> **What this task involves**
Print exactly the first lines of the records. Stop after the line containing "Collections", and leave every picture out.

> **Input data**
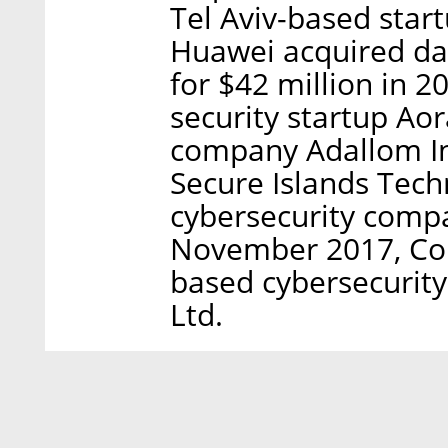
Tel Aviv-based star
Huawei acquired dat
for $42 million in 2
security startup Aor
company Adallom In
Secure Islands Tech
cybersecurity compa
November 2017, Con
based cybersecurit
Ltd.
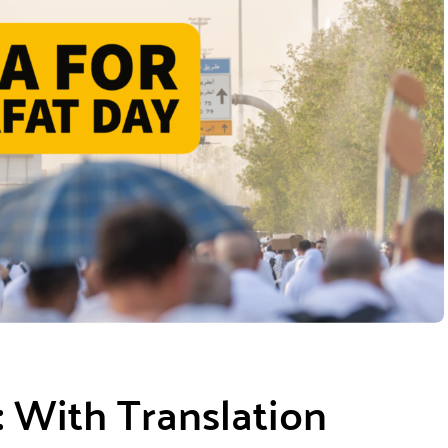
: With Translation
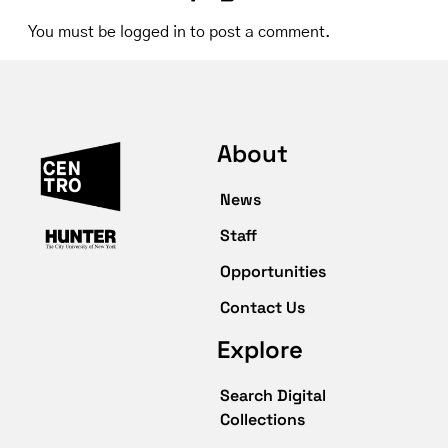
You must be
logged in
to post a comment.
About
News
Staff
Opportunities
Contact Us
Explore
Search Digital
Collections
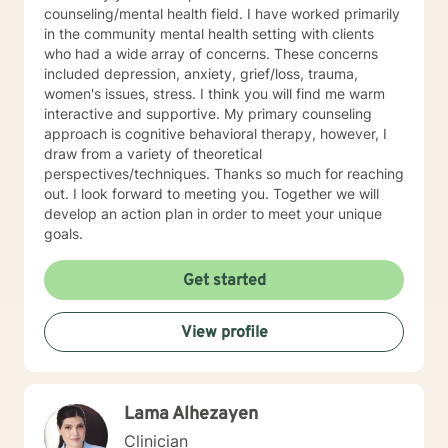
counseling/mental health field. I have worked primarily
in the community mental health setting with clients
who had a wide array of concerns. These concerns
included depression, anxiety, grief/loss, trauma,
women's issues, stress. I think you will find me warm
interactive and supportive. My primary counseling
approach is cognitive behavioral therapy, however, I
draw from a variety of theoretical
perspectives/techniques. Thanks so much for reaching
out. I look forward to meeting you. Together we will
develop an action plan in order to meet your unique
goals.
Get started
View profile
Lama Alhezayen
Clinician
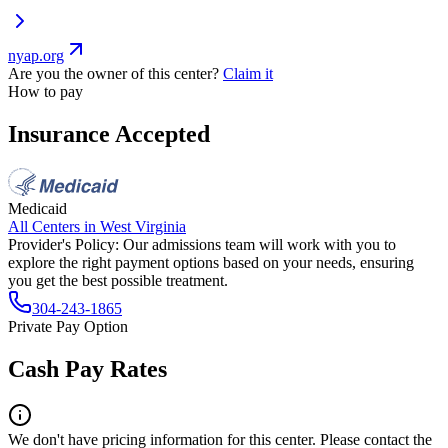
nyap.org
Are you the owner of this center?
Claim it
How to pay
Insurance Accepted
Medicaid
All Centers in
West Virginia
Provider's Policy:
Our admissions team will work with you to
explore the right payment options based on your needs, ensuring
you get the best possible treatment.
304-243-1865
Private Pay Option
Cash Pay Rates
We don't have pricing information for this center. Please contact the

> **Exercise response**
Tel Aviv-based star
Huawei acquired dat
for $42 million in 2
security startup Aor
company Adallom In
Secure Islands Tech
cybersecurity compa
November 2017, Con
based cybersecurit
Ltd.
: With Translation
You must be
logged in
to post a comment.
About
News
Staff
Opportunities
Contact Us
Explore
Search Digital
Collections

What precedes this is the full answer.